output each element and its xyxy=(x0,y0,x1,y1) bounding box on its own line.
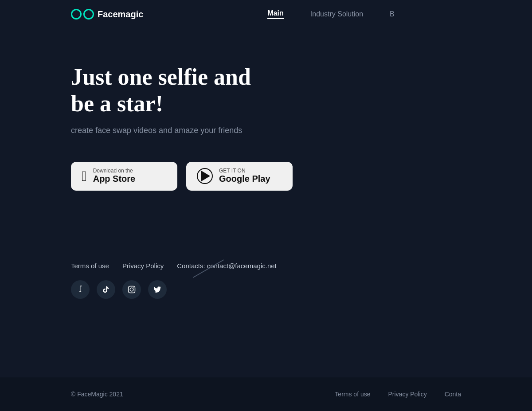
twitter-icon[interactable] xyxy=(148,280,167,299)
hero-title-line2: be a star! xyxy=(71,91,163,116)
app-store-text: Download on the App Store xyxy=(93,168,136,184)
app-store-button[interactable]:  Download on the App Store xyxy=(71,162,177,191)
footer-bottom-links: Terms of use Privacy Policy Conta xyxy=(335,391,461,398)
play-triangle-icon xyxy=(201,171,210,181)
logo[interactable]: Facemagic xyxy=(71,9,143,20)
nav-link-industry[interactable]: Industry Solution xyxy=(310,10,363,18)
footer-links: Terms of use Privacy Policy Contacts: co… xyxy=(71,262,461,270)
instagram-icon[interactable] xyxy=(122,280,141,299)
apple-icon:  xyxy=(82,168,87,184)
logo-circles xyxy=(71,9,94,20)
footer-terms-link[interactable]: Terms of use xyxy=(71,262,109,270)
main-content: Just one selfie and be a star! create fa… xyxy=(0,28,532,253)
footer-contacts: Contacts: contact@facemagic.net xyxy=(177,262,277,270)
footer-bottom: © FaceMagic 2021 Terms of use Privacy Po… xyxy=(0,377,532,411)
hero-subtitle: create face swap videos and amaze your f… xyxy=(71,126,461,135)
copyright-text: © FaceMagic 2021 xyxy=(71,391,123,398)
nav-links: Main Industry Solution B xyxy=(267,9,394,19)
nav-link-b[interactable]: B xyxy=(390,10,395,18)
svg-rect-0 xyxy=(129,286,135,293)
logo-text: Facemagic xyxy=(98,9,143,20)
app-store-small-text: Download on the xyxy=(93,168,136,173)
svg-point-1 xyxy=(130,288,133,291)
hero-title-line1: Just one selfie and xyxy=(71,64,251,90)
nav-link-main[interactable]: Main xyxy=(267,9,283,19)
hero-title: Just one selfie and be a star! xyxy=(71,64,461,117)
app-store-large-text: App Store xyxy=(93,173,136,184)
navbar: Facemagic Main Industry Solution B xyxy=(0,0,532,28)
tiktok-icon[interactable] xyxy=(97,280,115,299)
social-icons: f xyxy=(71,280,461,299)
store-buttons:  Download on the App Store GET IT ON Go… xyxy=(71,162,461,191)
footer-privacy-link[interactable]: Privacy Policy xyxy=(122,262,164,270)
google-play-button[interactable]: GET IT ON Google Play xyxy=(186,162,293,191)
svg-point-2 xyxy=(133,287,134,288)
footer-contacts-label: Contacts: xyxy=(177,262,207,270)
google-play-text: GET IT ON Google Play xyxy=(219,168,270,184)
facebook-icon[interactable]: f xyxy=(71,280,90,299)
footer-bottom-terms[interactable]: Terms of use xyxy=(335,391,370,398)
google-play-large-text: Google Play xyxy=(219,173,270,184)
footer-bottom-contact[interactable]: Conta xyxy=(445,391,461,398)
google-play-small-text: GET IT ON xyxy=(219,168,270,173)
play-icon-wrap xyxy=(197,168,213,184)
logo-circle-left xyxy=(71,9,82,20)
footer-bottom-privacy[interactable]: Privacy Policy xyxy=(388,391,427,398)
footer-top: Terms of use Privacy Policy Contacts: co… xyxy=(0,253,532,308)
logo-circle-right xyxy=(83,9,94,20)
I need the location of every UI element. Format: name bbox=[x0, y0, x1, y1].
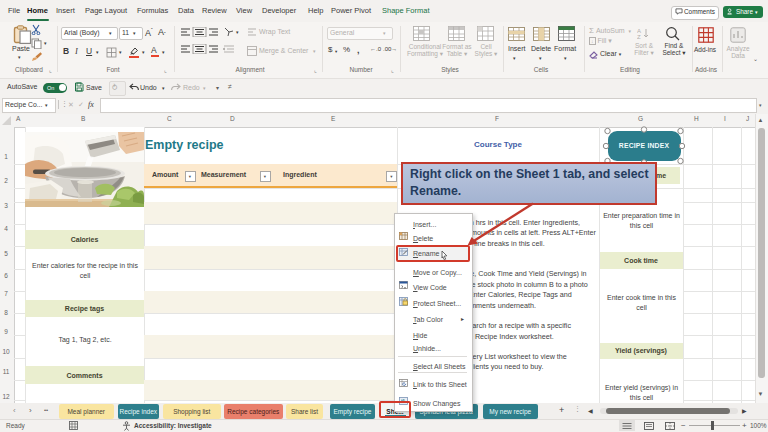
svg-text:Z: Z bbox=[637, 34, 641, 40]
svg-text:A: A bbox=[637, 28, 641, 34]
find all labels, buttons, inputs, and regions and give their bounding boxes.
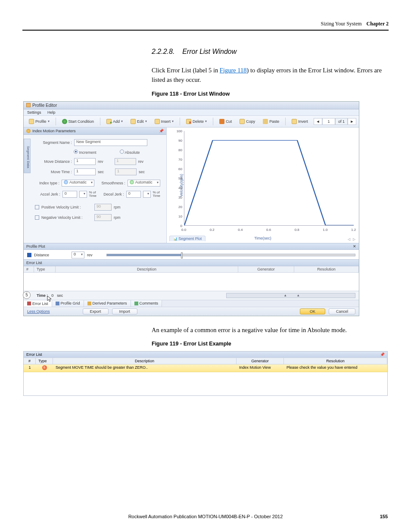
paste-button[interactable]: Paste: [260, 118, 282, 125]
section-heading: 2.2.2.8. Error List Window: [152, 48, 389, 56]
gear-icon: [26, 129, 31, 133]
col-gen: Generator: [238, 266, 294, 272]
segment-plot-nav[interactable]: ◁ ▷: [348, 237, 356, 241]
menu-bar: Settings Help: [24, 109, 359, 116]
chart-ytick: 90: [176, 139, 182, 143]
separator: [100, 118, 100, 125]
chart-ytick: 10: [176, 215, 182, 218]
toolbar: Profile Start Condition Add Edit Insert …: [24, 116, 359, 128]
heading-number: 2.2.2.8.: [152, 48, 174, 55]
ok-button[interactable]: OK: [300, 308, 325, 314]
edit-icon: [131, 119, 136, 124]
import-button[interactable]: Import: [112, 308, 138, 314]
index-type-dropdown[interactable]: Automatic: [62, 180, 94, 187]
start-condition-button[interactable]: Start Condition: [59, 118, 97, 125]
radio-icon: [74, 149, 78, 154]
unit-label: rpm: [114, 205, 121, 209]
smoothness-dropdown[interactable]: Automatic: [128, 180, 160, 187]
cancel-button[interactable]: Cancel: [329, 308, 355, 314]
insert-button[interactable]: Insert: [152, 118, 177, 125]
segment-name-field[interactable]: New Segment: [74, 139, 147, 146]
chart-panel: Velocity(rpm) Time(sec) Segment Plot ◁ ▷…: [167, 128, 359, 243]
chart-xlabel: Time(sec): [254, 236, 271, 240]
add-button[interactable]: Add: [104, 118, 125, 125]
tab-profile-grid[interactable]: Profile Grid: [52, 300, 84, 307]
figure-link[interactable]: Figure 118: [220, 67, 247, 74]
less-options-link[interactable]: Less Options: [27, 309, 50, 314]
window-title: Profile Editor: [32, 103, 57, 108]
nav-prev-button[interactable]: ◄: [314, 118, 322, 125]
comments-icon: [134, 302, 138, 305]
sidebar-tab-segment-data[interactable]: Segment Data: [24, 139, 31, 173]
nav-of-label: of 1: [335, 118, 348, 125]
close-icon[interactable]: ✕: [353, 244, 356, 249]
chart-xtick: 1.0: [323, 228, 327, 232]
delete-button[interactable]: Delete: [184, 118, 209, 125]
pin-icon[interactable]: 📌: [159, 129, 164, 133]
separator: [56, 118, 56, 125]
menu-help[interactable]: Help: [47, 110, 56, 115]
invert-button[interactable]: Invert: [289, 118, 311, 125]
increment-radio[interactable]: Increment: [74, 149, 97, 155]
pin-icon[interactable]: 📌: [380, 352, 385, 357]
tab-comments[interactable]: Comments: [131, 300, 162, 307]
decel-jerk-field[interactable]: 0: [126, 191, 141, 198]
accel-jerk-field[interactable]: 0: [62, 191, 77, 198]
window-titlebar[interactable]: Profile Editor: [24, 102, 359, 109]
radio-icon: [120, 149, 124, 154]
menu-settings[interactable]: Settings: [27, 110, 41, 115]
error-list-empty-body: [24, 273, 359, 291]
chart-xtick: 0.0: [181, 228, 186, 232]
plot-slider[interactable]: [106, 254, 355, 256]
profile-button[interactable]: Profile: [26, 118, 52, 125]
nav-current-field[interactable]: 1: [322, 118, 335, 125]
plot-value-dropdown[interactable]: 0: [72, 252, 84, 258]
copy-button[interactable]: Copy: [237, 118, 258, 125]
chart-ytick: 100: [176, 129, 182, 133]
pos-vel-checkbox[interactable]: [35, 205, 39, 209]
unit-label: rpm: [114, 215, 121, 220]
legend-color-icon: [27, 253, 31, 257]
decel-jerk-unit-dropdown[interactable]: [143, 191, 151, 198]
profile-editor-window: Profile Editor Settings Help Profile Sta…: [23, 101, 359, 316]
move-time-field[interactable]: 1: [74, 168, 96, 175]
invert-icon: [292, 119, 297, 124]
neg-vel-field: 90: [94, 214, 112, 221]
move-distance-field[interactable]: 1: [74, 158, 96, 165]
abs-time-field: 1: [115, 168, 137, 175]
segment-plot-tab[interactable]: Segment Plot: [169, 236, 206, 241]
callout-5: 5: [23, 291, 31, 299]
col-type: Type: [36, 358, 53, 364]
panel-title: Index Motion Parameters: [32, 129, 76, 133]
cell-desc: Segment MOVE TIME should be greater than…: [53, 364, 237, 372]
chart-xtick: 0.4: [238, 228, 243, 232]
tab-derived-parameters[interactable]: Derived Parameters: [84, 300, 131, 307]
automatic-icon: [130, 180, 134, 184]
index-type-label: Index type :: [35, 181, 59, 185]
chart-ytick: 0: [176, 224, 182, 228]
error-list-columns: # Type Description Generator Resolution: [24, 358, 387, 364]
time-label: Time :: [37, 293, 48, 298]
col-gen: Generator: [237, 358, 284, 364]
running-header: Sizing Your System Chapter 2: [22, 21, 389, 27]
cut-button[interactable]: Cut: [217, 118, 234, 125]
absolute-radio[interactable]: Absolute: [120, 149, 140, 155]
cell-gen: Index Motion View: [237, 364, 284, 372]
error-list-columns: # Type Description Generator Resolution: [24, 266, 359, 273]
page-number: 155: [380, 514, 388, 519]
export-button[interactable]: Export: [83, 308, 109, 314]
accel-jerk-unit-dropdown[interactable]: [79, 191, 87, 198]
separator: [285, 118, 286, 125]
edit-button[interactable]: Edit: [128, 118, 149, 125]
time-scrollbar[interactable]: [226, 293, 355, 298]
error-list-window: Error List 📌 # Type Description Generato…: [23, 351, 388, 396]
slider-thumb-icon[interactable]: [181, 252, 183, 258]
col-desc: Description: [56, 266, 238, 272]
error-row[interactable]: 1 Segment MOVE TIME should be greater th…: [24, 364, 387, 372]
neg-vel-checkbox[interactable]: [35, 215, 39, 220]
delete-icon: [186, 119, 191, 124]
chart-ytick: 70: [176, 158, 182, 162]
profile-plot-body: Distance 0 rev: [24, 250, 359, 259]
nav-next-button[interactable]: ►: [348, 118, 356, 125]
unit-label: rev: [87, 253, 93, 257]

§ **EXERCISE INSTRUCTIONS**
If a line in the data above holds the string "Download", report that line.

§ **RESPONSE FOR THIS EXERCISE**
app-store-text: Download on the App Store xyxy=(93,168,136,184)
app-store-button[interactable]:  Download on the App Store xyxy=(71,162,177,191)
app-store-small-text: Download on the xyxy=(93,168,136,173)
store-buttons:  Download on the App Store GET IT ON Go… xyxy=(71,162,461,191)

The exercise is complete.